Тэмпи Кэкстон, манекенщица и звезда австралийского телевидения, внезапно изъята из комфортабельного, полного показного блеска мира, неотъемлемой частью которого она считала себя. Кит Мастерс, солнце ее вселенной, разом обрубил многолетнюю связь — брак по расчету обеспечил ему пост редактора влиятельной ежедневной газеты. Владельцы телецентра отказались от услуг стареющей красавицы. Единственного сына отняла колониальная война в Малайе. Впереди — одинокая старость.
Тэмпи, глотающая сверхдозу снотворного, — жертва буржуазного карьеризма. Она обманута иллюзиями «общества потребления»: ведь она и сама принимала на веру рецепты красоты, успеха и семейного счастья, которыми наделяла телезрительниц, навязывая им на деле продукцию косметических, швейных и прочих фирм. Она наказана за расистские предрассудки. Косвенная виновница гибели сына, она могла помешать его отправке в Малайю, но не сделала этого, надеясь излечить Кристофера от непонятного и постыдного увлечения девушкой-аборигенкой, «цветной».
Кьюсак заставляет свою героиню пересмотреть прошлое — после неудавшегося самоубийства в ее руки попадает дневник сына В этом нелицеприятном зеркале шестилетней давности предстают и бывший муж Тэмпи Роберт Армитедж, отец Кристофера, — финансист, оценивающий и людей в денежном выражении, с традиционно-буржуазными понятиями о респектабельности, и ее возлюбленный Кит Мастерс — «наглый волк», насквозь продажный журналист, претендующий, однако, на современную широту взглядов, и сама Тэмпи, жрица Красоты, поющая с чужого голоса. Дневник, написанный языком молодежной исповедальной прозы, получившей широкое распространение после романа Джерома Сэлинджера «Над пропастью во ржи», — это и способ показать умного, наблюдательного, замкнутого юношу, для которого математика с ее неопровержимой логикой — единственная отдушина в отвратительном сумбуре всеобщей погони за деньгами и престижем.
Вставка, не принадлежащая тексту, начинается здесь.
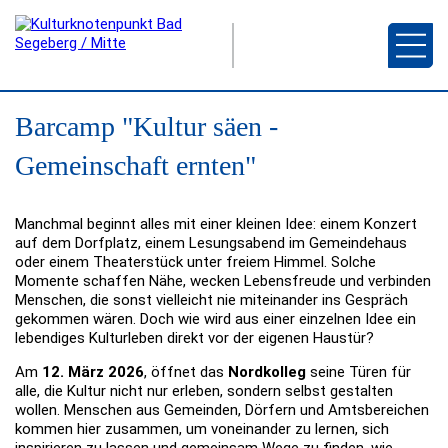
Barcamp "Kultur säen -
Gemeinschaft ernten"
Manchmal beginnt alles mit einer kleinen Idee: einem Konzert
auf dem Dorfplatz, einem Lesungsabend im Gemeindehaus
oder einem Theaterstück unter freiem Himmel. Solche
Momente schaffen Nähe, wecken Lebensfreude und verbinden
Menschen, die sonst vielleicht nie miteinander ins Gespräch
gekommen wären. Doch wie wird aus einer einzelnen Idee ein
lebendiges Kulturleben direkt vor der eigenen Haustür?
Am
12. März 2026
, öffnet das
Nordkolleg
seine Türen für
alle, die Kultur nicht nur erleben, sondern selbst gestalten
wollen. Menschen aus Gemeinden, Dörfern und Amtsbereichen
kommen hier zusammen, um voneinander zu lernen, sich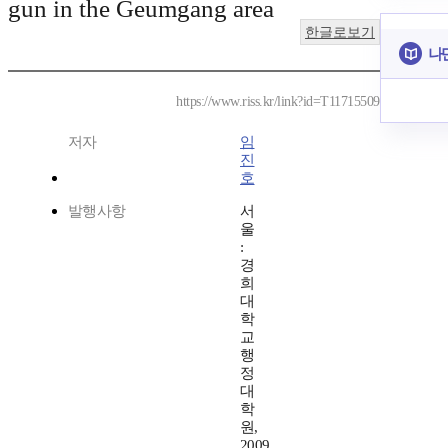
gun in the Geumgang area
한글로보기
나
https://www.riss.kr/link?id=T11715509
저자
임
진
호
발행사항
서
울
:
경
희
대
학
교
행
정
대
학
원,
2009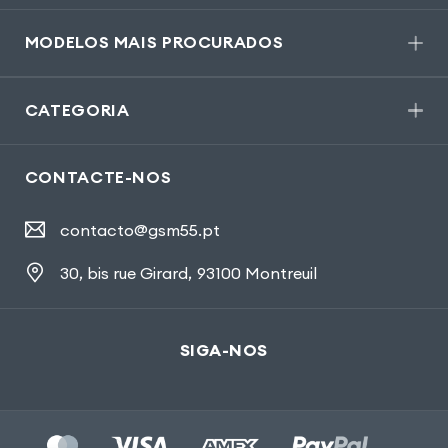
MODELOS MAIS PROCURADOS
CATEGORIA
CONTACTE-NOS
contacto@gsm55.pt
30, bis rue Girard
,
93100 Montreuil
SIGA-NOS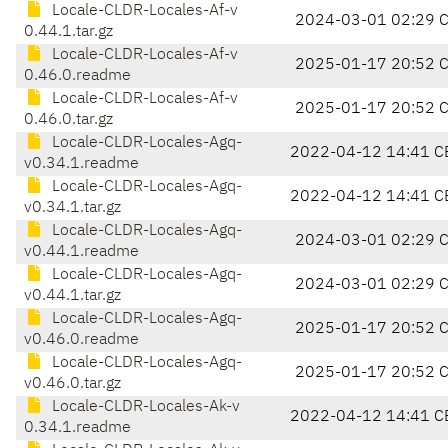
Locale-CLDR-Locales-Af-v
2024-03-01 02:29 
0.44.1.tar.gz
Locale-CLDR-Locales-Af-v
2025-01-17 20:52 
0.46.0.readme
Locale-CLDR-Locales-Af-v
2025-01-17 20:52 
0.46.0.tar.gz
Locale-CLDR-Locales-Agq-
2022-04-12 14:41 C
v0.34.1.readme
Locale-CLDR-Locales-Agq-
2022-04-12 14:41 C
v0.34.1.tar.gz
Locale-CLDR-Locales-Agq-
2024-03-01 02:29 
v0.44.1.readme
Locale-CLDR-Locales-Agq-
2024-03-01 02:29 
v0.44.1.tar.gz
Locale-CLDR-Locales-Agq-
2025-01-17 20:52 
v0.46.0.readme
Locale-CLDR-Locales-Agq-
2025-01-17 20:52 
v0.46.0.tar.gz
Locale-CLDR-Locales-Ak-v
2022-04-12 14:41 C
0.34.1.readme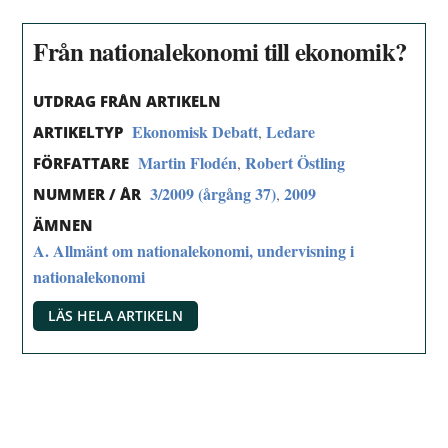
Från nationalekonomi till ekonomik?
UTDRAG FRÅN ARTIKELN
Ekonomisk Debatt
Ledare
,
ARTIKELTYP
Martin Flodén
Robert Östling
,
FÖRFATTARE
3/2009 (årgång 37)
2009
,
NUMMER / ÅR
ÄMNEN
A. Allmänt om nationalekonomi, undervisning i
nationalekonomi
LÄS HELA ARTIKELN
Ему не по себе и в старомодном отцовском доме, и в американизированном салоне матери и Кита, в частной школе для элиты, питомцы которой не заходят в мечтах дальше места в правлении компании, и в лагере для новобранцев, где муштра должна выбить из солдатских голов все «лишнее». Он чувствует себя «как дома», наслаждаясь теплотой и взаимопониманием, лишь в семье, родоначальник которой — старый моряк-швед, взявший в жены аборигенку.
Это — вариант австралийской утопии, маленькая изолированная община аборигенов на полуострове, где все любят и уважают друг друга, кормятся рыбной ловлей и урожаем с фруктовой плантации и привязаны к старому дому, наполненному шумом и запахами моря, с натертыми воском полами, с камином, с подзорной трубой, в которую Капитан рассматривает звездное небо. Романтично и увлечение Кристофера внучкой Капитана Занни — «черная молния» воспламенила его чувства, новым светом осветила жизнь.
Однако посягательства дельцов, задумавших выстроить на полуострове отель для туристов, на клочок земли Свонбергов, конфликт, в который втянута и Тэмпи, — сама реальность. Дело о выселении Свонбергов предвосхищает упорную острую борьбу аборигенов за земельные права, развернувшуюся в 70-е годы (прежде всего между аборигенами Севера и горнодобывающими монополиями, рвущимися к богатствам, заключенным в недрах их земель).
Тэмпи, которая откликается на призыв Свонбергов о помощи, уже не холодное божество с телевизионного Олимпа. Крушение пробудило в ней способность к сочувствию — она впервые задумалась над тем, что стоит за письмами женщин, обращавшихся к ней за советом. Она теперь сама нуждается в сочувствии. Вступаясь за Свонбергов в память сына, искупая вину перед ним ради внучки Кристины, о существовании которой она не подозревала, Тэмпи под конец начинает сознавать себя лично причастной и к бедам аборигенов и к длительной и тяжелой борьбе, которую они ведут.